Dirk Markus concludes: “As we predicted last year, the findings of this year’s survey show that the uncertainty generated by Britain’s decision to leave the European Union has continued to fuel a rise in corporate disposal activity, both in the UK and across continental Europe. The UK’s position post Brexit will start to become clearer over the next two years, particularly following the June election which will provide clarity around the UK’s political future and set the tone for ongoing Brexit negotiations.

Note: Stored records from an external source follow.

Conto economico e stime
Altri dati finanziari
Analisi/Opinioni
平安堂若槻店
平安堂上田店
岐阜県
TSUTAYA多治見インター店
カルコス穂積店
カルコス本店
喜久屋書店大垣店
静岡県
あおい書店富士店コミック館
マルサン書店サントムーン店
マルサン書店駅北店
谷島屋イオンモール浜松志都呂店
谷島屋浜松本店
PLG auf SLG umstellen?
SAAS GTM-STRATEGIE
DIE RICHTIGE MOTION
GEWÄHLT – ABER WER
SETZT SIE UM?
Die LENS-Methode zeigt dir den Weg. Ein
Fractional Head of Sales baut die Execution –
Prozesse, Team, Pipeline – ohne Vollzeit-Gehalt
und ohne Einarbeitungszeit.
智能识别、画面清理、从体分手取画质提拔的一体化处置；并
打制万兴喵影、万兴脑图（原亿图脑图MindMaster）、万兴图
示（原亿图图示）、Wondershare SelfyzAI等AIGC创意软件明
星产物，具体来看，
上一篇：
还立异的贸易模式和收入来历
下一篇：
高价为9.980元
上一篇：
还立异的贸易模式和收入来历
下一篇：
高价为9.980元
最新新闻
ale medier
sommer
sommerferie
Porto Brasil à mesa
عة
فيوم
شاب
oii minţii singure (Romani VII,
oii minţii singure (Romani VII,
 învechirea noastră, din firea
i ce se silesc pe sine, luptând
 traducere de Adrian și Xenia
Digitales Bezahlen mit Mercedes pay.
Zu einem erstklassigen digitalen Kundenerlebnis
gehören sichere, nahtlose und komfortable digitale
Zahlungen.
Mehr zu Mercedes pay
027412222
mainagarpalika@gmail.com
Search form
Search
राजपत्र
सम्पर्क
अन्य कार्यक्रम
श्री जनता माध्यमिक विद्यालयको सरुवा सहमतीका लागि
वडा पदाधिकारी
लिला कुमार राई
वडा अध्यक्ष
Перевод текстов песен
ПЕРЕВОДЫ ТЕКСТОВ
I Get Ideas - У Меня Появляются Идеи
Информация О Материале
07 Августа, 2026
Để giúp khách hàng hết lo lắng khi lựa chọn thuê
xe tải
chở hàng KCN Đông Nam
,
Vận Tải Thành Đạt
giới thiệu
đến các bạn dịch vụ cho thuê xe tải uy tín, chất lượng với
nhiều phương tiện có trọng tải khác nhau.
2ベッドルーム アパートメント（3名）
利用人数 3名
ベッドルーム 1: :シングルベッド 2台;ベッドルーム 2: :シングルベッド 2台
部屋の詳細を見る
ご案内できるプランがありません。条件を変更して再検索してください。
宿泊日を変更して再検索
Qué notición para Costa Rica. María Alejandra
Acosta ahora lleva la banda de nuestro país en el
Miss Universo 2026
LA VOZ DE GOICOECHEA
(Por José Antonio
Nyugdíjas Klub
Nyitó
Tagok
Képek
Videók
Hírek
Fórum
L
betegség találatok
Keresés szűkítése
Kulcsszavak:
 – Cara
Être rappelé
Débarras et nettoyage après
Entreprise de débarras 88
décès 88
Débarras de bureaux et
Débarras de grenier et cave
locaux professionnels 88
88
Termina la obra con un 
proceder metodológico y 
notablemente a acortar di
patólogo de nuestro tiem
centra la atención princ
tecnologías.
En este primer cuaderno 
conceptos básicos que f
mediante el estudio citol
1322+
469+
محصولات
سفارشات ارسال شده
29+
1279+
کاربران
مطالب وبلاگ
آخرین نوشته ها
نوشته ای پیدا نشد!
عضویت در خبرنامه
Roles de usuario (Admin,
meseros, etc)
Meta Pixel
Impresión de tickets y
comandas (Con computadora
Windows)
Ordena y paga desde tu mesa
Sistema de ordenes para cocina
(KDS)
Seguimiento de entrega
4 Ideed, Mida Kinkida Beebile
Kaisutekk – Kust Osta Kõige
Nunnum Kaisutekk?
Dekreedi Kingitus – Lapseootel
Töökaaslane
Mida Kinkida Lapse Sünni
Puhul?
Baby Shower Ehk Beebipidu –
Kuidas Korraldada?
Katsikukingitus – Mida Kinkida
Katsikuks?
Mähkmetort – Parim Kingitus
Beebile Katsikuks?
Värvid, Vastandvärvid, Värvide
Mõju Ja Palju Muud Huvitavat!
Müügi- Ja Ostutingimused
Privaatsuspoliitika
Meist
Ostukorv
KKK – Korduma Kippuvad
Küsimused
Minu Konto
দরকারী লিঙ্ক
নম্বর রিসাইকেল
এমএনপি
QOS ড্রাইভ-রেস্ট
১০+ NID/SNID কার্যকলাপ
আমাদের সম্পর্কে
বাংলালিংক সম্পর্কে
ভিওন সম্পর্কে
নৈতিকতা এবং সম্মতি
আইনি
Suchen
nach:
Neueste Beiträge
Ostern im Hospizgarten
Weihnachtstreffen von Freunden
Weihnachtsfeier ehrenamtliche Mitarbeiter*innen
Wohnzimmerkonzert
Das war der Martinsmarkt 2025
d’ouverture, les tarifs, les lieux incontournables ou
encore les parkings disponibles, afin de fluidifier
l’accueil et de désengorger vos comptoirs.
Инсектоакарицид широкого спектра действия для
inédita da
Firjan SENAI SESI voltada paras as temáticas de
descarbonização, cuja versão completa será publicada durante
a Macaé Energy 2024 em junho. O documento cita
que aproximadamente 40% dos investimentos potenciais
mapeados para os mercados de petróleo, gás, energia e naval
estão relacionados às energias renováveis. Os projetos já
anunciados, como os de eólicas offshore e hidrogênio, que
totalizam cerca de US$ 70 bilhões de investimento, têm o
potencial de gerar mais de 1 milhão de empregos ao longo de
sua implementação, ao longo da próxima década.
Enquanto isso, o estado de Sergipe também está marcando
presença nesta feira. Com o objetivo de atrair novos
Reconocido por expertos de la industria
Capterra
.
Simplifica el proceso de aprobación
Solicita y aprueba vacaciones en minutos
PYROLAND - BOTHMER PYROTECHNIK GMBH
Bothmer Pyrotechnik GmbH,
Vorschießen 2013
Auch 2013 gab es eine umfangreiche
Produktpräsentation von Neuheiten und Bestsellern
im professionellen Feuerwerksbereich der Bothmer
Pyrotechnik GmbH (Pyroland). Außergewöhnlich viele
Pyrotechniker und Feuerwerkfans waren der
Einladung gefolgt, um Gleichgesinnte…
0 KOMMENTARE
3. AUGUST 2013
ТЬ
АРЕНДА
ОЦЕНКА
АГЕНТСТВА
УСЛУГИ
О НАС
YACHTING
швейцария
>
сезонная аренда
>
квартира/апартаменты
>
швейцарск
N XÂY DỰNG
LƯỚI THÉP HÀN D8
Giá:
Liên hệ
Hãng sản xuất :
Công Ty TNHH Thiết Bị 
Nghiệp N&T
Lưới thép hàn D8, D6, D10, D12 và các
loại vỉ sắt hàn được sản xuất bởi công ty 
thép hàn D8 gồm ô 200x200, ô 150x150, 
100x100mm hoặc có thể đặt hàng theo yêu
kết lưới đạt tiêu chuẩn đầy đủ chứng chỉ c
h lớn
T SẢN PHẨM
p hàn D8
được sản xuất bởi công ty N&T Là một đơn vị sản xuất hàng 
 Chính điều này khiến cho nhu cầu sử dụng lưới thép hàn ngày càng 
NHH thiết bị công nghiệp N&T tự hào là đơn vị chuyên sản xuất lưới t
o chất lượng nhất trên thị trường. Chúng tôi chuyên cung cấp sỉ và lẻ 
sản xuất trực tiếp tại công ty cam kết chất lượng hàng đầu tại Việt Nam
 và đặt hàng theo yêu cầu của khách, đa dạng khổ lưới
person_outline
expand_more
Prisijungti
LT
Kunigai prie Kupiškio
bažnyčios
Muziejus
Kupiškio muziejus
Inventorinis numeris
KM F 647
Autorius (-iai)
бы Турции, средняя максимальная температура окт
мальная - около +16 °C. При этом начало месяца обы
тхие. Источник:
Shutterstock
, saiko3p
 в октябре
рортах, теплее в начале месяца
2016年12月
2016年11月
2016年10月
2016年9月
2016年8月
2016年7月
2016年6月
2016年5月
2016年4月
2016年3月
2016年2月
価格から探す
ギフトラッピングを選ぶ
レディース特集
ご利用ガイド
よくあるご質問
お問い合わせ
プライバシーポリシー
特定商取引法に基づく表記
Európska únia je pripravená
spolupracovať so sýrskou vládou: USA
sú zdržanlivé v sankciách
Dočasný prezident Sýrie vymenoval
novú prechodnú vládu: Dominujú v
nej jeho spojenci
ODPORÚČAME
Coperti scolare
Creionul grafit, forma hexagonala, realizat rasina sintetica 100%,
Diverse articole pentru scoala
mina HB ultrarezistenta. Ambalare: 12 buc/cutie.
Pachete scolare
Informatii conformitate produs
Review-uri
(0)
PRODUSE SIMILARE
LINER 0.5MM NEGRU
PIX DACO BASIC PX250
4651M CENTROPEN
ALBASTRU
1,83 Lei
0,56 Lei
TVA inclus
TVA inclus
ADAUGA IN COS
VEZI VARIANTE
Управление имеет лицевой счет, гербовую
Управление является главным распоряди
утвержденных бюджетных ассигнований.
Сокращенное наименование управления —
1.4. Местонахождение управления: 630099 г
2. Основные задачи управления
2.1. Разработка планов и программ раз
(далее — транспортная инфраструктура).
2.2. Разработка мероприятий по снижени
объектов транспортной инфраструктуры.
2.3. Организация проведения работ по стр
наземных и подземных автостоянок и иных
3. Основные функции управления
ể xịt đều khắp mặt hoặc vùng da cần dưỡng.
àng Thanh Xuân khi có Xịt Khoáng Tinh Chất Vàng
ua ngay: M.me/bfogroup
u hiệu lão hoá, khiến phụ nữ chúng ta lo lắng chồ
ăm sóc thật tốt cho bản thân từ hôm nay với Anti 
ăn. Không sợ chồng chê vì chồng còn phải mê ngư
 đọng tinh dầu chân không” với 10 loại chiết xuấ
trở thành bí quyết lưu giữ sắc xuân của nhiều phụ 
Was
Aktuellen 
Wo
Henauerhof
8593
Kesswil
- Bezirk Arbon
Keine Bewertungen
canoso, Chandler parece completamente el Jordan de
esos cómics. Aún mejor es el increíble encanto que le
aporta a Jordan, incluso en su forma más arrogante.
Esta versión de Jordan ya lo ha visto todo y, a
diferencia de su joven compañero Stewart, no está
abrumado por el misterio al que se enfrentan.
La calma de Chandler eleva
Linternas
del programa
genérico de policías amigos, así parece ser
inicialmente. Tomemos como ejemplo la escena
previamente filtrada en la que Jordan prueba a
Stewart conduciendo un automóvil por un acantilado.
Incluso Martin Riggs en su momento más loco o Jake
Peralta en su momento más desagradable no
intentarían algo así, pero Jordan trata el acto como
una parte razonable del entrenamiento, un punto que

However, we predict that the level of deal activity in this space will continue to rise in the near term, as wider economic and political events across the European market prompt businesses to seek the benefits of streamlining their operations to re-focus on core strategies.”
“Aurelius had a busy 12 months in 2016, completing eight acquisitions as well as a further three already in 2017, including the acquisition of the European operations of Office Depot Inc. As strong headwinds continue to put divestments on the agenda for major plcs, we expect this deal momentum to continue throughout 2017.”
Notes to Editors
About the survey
In Q1 2017, Aurelius distributed an online multiple-choice survey to a database of advisory and corporate contacts from across the UK, and continental European markets. The Group received responses from over 200 people and the results have subsequently been reviewed and summarised in this report.
This survey represents the second of an annual review of the European corporate carve-out market by Aurelius.